No, i BES e i DSA non sono troppi

Rispetto a qualche anno fa, è vero, sono aumentate a dismisura le diagnosi di disturbi specifici dell’apprendimento (DSA) e di bisogni educativi speciali (BES). Certo: “una volta non ce n’erano così tanti” è una delle frasi più gettonate. Tuttavia è sbagliato pensare che ci sia un eccesso di medicalizzazione, o che ci sia un atto un fenomeno per il quale ci si approfitta della situazione.

Il problema sarebbe invece che nonostante questo alto numero di diagnosi, la scuola non si sia ancora adeguata alla situazione, tarando i metodi e le valutazioni sempre sugli studenti “bravi” e non tenendo in realmente considerazione i bisogni veri degli alunni.

A dirlo è Giacomo Stella nel suo blog sul sito di Giunti Scuola. E ha una proposta “sconvolgente” che effettivamente ha un suo perché.

No, i BES e i DSA non sono troppi: perché la scuola dovrebbe cambiare, prendendo davvero in considerazione i bisogni dei bambini con disturbi dell’apprendimento

I dati del MIUR parlano chiaro: tra gli studenti, il 2% soffre di disturbi dell’apprendimento. Un dato significativo, che secondo il dottor Stella dovrebbe però essere completato meglio. Le diagnosi, infatti, tardano ad arrivare, e si può benissimo stimare che quel 2% nella realtà sia tranquillamente un 3%.

Negli ultimi anni sono molti gli insegnanti che hanno chiesto la valutazione e una diagnosi di moltissimi bambini che a parere loro soffrono di disturbi dell’apprendimento (spesso parte proprio da loro, dagli insegnanti, la richiesta, e non dalle famiglie). Queste richieste di diagnosi, però, sono moltissime, e il SSN non riuscirebbe a starci dietro. Ecco perché, di fronte alle lunghe attese, le famiglie si rivolgono a strutture private, ed ecco perché all’appello mancano ancora quei centomila casi che andrebbero a rappresentare l’1% in più di cui parla Stella.

Detto questo, se il 2% (o il 3%) sembra poco, poco non è. Ma, soprattutto, non sta qui il nodo della questione. Piuttosto, il problema non sono le diagnosi, ma la scuola italiana in toto. Nonostante, infatti, una nettamente maggiore consapevolezza attorno ai BES e ai DSA rispetto ai tempi passati, la scuola non si è aggiornata, o comunque non si sta sforzando troppo per rendere le cose più semplici a tutti gli studenti, mettendo (come dovrebbe) i bisogni e l’individualità di ogni bambino al centro, ma tenendo metri di giudizio arbitrari e distanti dalla realtà.

Giacomo Stella, insomma, parla di una didattica “per bravi”. Perché? Perché c’è troppa burocrazia, ancora. I bambini con bisogni speciali hanno bisogno di autorizzazioni, di diagnosi, di parole scritte da specialisti, non lasciando ai singoli insegnanti il buonsenso di capire quando un alunno ha bisogno di qualcosa in particolare, valutando da sé la situazione di difficoltà.

Il problema, insomma, è che si pensa ancora che gli strumenti e i metodi didattici che usiamo, quelli “standard”, siano i migliori, quando in realtà dovremmo tutti capire che lo strumento migliore non è universale: ogni bambino, DSA o non DSA, impara con la sua testa, con un suo metodo, con i suoi strumenti e con le sue logiche, ognuno in maniera differente.

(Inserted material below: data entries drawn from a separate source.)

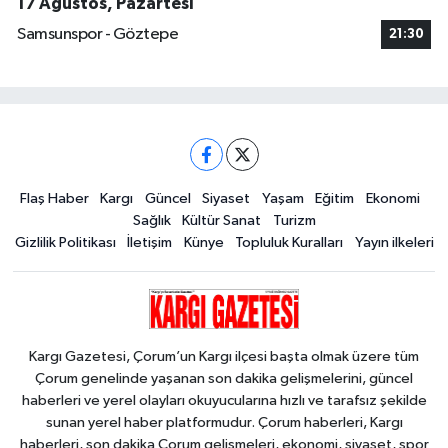
17 Ağustos, Pazartesi
Samsunspor - Göztepe
21:30
Flaş Haber
Kargı
Güncel
Siyaset
Yaşam
Eğitim
Ekonomi
Sağlık
Kültür Sanat
Turizm
Gizlilik Politikası
İletişim
Künye
Topluluk Kuralları
Yayın ilkeleri
Kargı Gazetesi, Çorum’un Kargı ilçesi başta olmak üzere tüm
Çorum genelinde yaşanan son dakika gelişmelerini, güncel
haberleri ve yerel olayları okuyucularına hızlı ve tarafsız şekilde
sunan yerel haber platformudur. Çorum haberleri, Kargı
haberleri, son dakika Çorum gelişmeleri, ekonomi, siyaset, spor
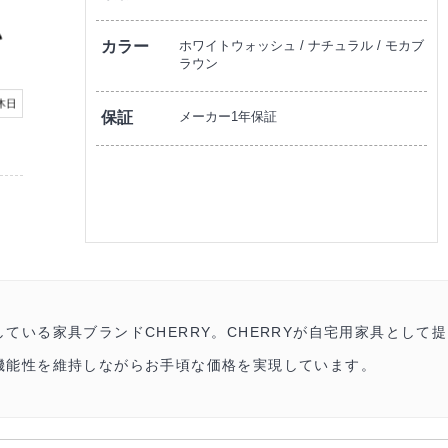
カラー
ホワイトウォッシュ / ナチュラル / モカブ
ラウン
保証
メーカー1年保証
ている家具ブランドCHERRY。CHERRYが自宅用家具として提
機能性を維持しながらお手頃な価格を実現しています。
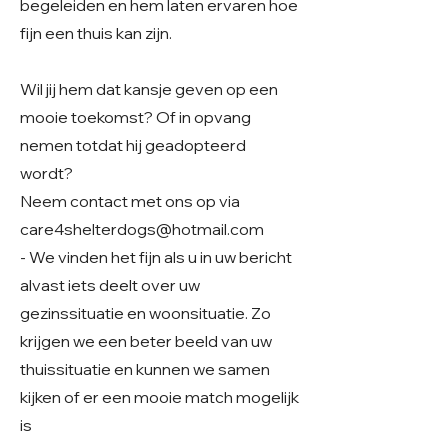
begeleiden en hem laten ervaren hoe
fijn een thuis kan zijn.
Wil jij hem dat kansje geven op een
mooie toekomst? Of in opvang
nemen totdat hij geadopteerd
wordt?
Neem contact met ons op via
care4shelterdogs@hotmail.com
- We vinden het fijn als u in uw bericht
alvast iets deelt over uw
gezinssituatie en woonsituatie. Zo
krijgen we een beter beeld van uw
thuissituatie en kunnen we samen
kijken of er een mooie match mogelijk
is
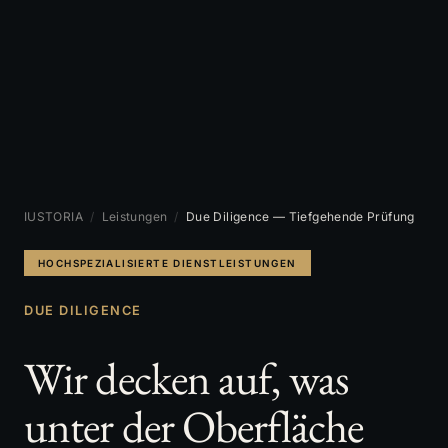
IUSTORIA
/
Leistungen
/
Due Diligence — Tiefgehende Prüfung
HOCHSPEZIALISIERTE DIENSTLEISTUNGEN
DUE DILIGENCE
Wir decken auf, was
unter der Oberfläche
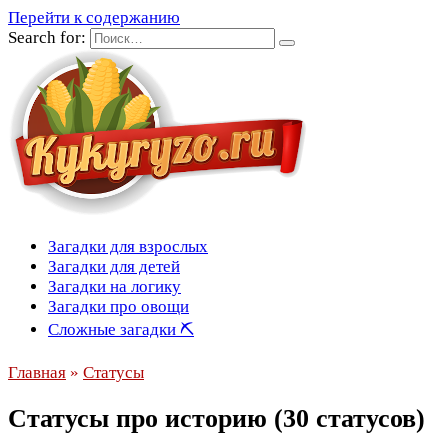
Перейти к содержанию
Search for:
Загадки для взрослых
Загадки для детей
Загадки на логику
Загадки про овощи
Сложные загадки ⛏
Главная
»
Статусы
Статусы про историю (30 статусов)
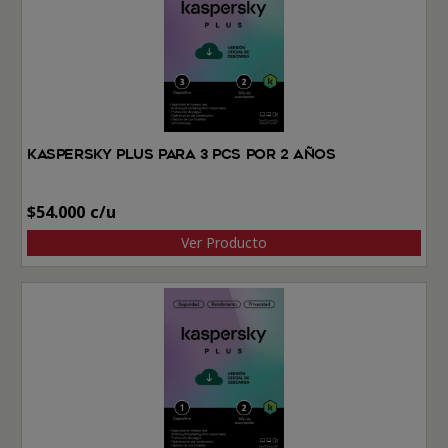
Kaspersky Plus Para 3 PCs por 2 Años
$
54.000
Ver Producto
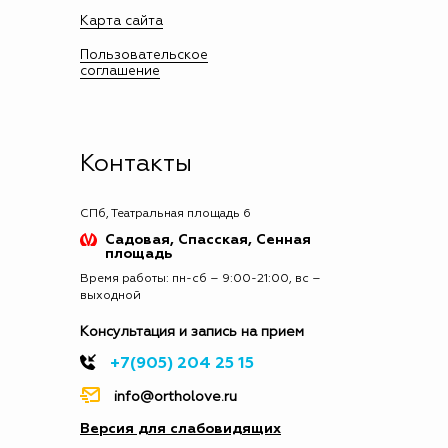
Карта сайта
Пользовательское
соглашение
Контакты
СПб, Театральная площадь 6
Садовая, Спасская, Сенная
площадь
Время работы: пн-сб – 9:00-21:00, вс –
выходной
Консультация и запись на прием
+7(905) 204 25 15
info@ortholove.ru
Версия для слабовидящих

La proposta di Stella? Liberalizzare tutti gli strumenti, eliminando le certificazioni. Eliminare le certificazioni significherebbe dare agli insegnanti la possibilità di svolgere il loro compito, quello di valutare ogni bambino per quello che è, con la propria testa, per formulare una didattica ad hoc per ogni classe e ogni alunno. Liberalizzare gli strumenti, invece, è un’idea ancora più bella: se su ogni banco ci fossero una tavola pitagorica, la linea dei numeri e le formule delle figure geometriche, ogni bambino potrebbe decidere con la sua testa (sviluppando così anche delle abilità logiche e di problem solving importantissime) quale strumento usare, se imparare a memoria o se affidarsi a un aiuto, giungendo alle soluzioni dei problemi alla sua maniera.

Nessuno svantaggiato, tutti muniti degli strumenti più utili e importanti: chi l’ha detto che imparare a memoria sia utile a tutti? Chi ha detto che la tavola pitagorica davanti agli occhi abbassa le prestazioni? Non è forse più importante saper scegliere il proprio mezzo, la propria strada e il proprio metodo, in modo da portarlo poi con sé per tutta la vita?